A radical plan to make AI good, not evil

news7g05/09/2023

36 2 minutes read

A radical plan to make AI good, not evil

it’s easy to Worry about more advanced artificial intelligence—and much more difficult to know what to do with it. mankinda startup founded in 2021 by a group of researchers who have left openAIsay it has a plan.

Anthropic is working on AI models similar to the one used to power OpenAI’s ChatGPT. But the startup announced today that its own chatbot, Claudethere’s a set of ethical principles built into it that defines what it should consider right and wrong, which Anthropic calls the bot’s “constitution.”

Jared Kaplan, Anthropic’s co-founder, says the design feature shows how the company is trying to find practical engineering solutions to address sometimes-fading concerns about the downside of more powerful AI. “We are very nervous, but we also try to remain pragmatic,” he said.

Anthropic’s approach doesn’t infuse the AI with tough rules that it can’t break. But Kaplan says it’s a more efficient way to make a system like a chatbot less likely to produce malicious or unwanted output. He also says that this is a small but significant step towards building smarter AI programs that are less resistant to their creators.

The concept of rogue AI systems is best known from science fiction, but more and more experts, including Geoffrey Hintonpioneer in the field of machine learning, argued that we need to start thinking now about how to ensure increasingly intelligent algorithms don’t become increasingly dangerous.

The principles that Anthropic gave Claude included guidelines drawn from the United Nations Universal Declaration of the Rights of Man and recommended by other AI companies, including Google DeepMind.
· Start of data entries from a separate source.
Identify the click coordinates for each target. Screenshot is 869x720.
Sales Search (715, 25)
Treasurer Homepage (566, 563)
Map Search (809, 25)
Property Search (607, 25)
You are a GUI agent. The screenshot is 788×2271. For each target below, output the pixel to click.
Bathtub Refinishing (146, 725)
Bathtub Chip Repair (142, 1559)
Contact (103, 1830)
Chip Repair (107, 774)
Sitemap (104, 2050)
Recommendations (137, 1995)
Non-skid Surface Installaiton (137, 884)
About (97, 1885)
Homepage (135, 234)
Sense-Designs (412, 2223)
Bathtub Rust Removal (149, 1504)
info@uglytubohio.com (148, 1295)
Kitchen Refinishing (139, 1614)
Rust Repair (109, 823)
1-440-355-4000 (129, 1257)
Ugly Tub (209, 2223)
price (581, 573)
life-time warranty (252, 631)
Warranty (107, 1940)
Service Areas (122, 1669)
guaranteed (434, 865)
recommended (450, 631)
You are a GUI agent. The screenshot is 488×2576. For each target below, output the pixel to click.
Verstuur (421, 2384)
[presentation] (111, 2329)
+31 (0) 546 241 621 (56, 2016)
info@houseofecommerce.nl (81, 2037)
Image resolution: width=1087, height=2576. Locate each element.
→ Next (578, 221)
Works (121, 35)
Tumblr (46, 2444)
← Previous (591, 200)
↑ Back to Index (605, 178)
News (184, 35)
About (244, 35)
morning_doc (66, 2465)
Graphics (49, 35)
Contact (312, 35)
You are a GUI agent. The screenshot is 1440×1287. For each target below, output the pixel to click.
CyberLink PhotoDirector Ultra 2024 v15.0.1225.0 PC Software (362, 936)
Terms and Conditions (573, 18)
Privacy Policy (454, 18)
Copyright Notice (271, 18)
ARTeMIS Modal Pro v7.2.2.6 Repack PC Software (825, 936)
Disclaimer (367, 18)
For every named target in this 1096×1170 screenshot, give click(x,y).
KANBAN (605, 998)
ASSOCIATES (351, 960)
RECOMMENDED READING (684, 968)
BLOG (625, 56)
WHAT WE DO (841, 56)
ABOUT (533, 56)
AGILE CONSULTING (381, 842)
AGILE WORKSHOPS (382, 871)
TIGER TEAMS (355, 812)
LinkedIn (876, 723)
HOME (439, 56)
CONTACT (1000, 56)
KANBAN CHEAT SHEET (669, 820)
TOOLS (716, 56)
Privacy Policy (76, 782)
More surprisingly, the constitution includes principles adapted from Apple’s Rules for app developersbar “content that is offensive, insensitive, objectionable, intended to be disgusting, has a particularly poor taste, or is simply creepy,” among others.

The constitution includes rules for chatbots, including “choose responses that most support and encourage freedom, equality, and brotherhood”; “choose the answer that is most supportive and encouraging to personal life, freedom and security”; and “choose an answer that most respects freedom of thought, conscience, opinion, expression, assembly, and religion.”

Anthropic’s approach is like Amazing progress in AI offers impressive fluent chatbots with significant flaws. ChatGPT and similar systems generate impressive responses that reflect faster-than-expected progress. But these chatbots also often fabricated informationand maybe copy malicious language from the billions of words used to create them, many of which are taken from the internet.

One trick that helps OpenAI’s ChatGPT answer questions better, and has been adopted by others, involves humans scoring the language model’s answer quality. That data can be used to tweak the model to give you more satisfying answers, in a process known as “human feedback reinforcement learning” (RLHF). But while this technique makes ChatGPT and other systems more predictable, it requires humans to go through thousands of malicious or inappropriate reactions. It also works indirectly without providing a way to specify the exact values the system should reflect.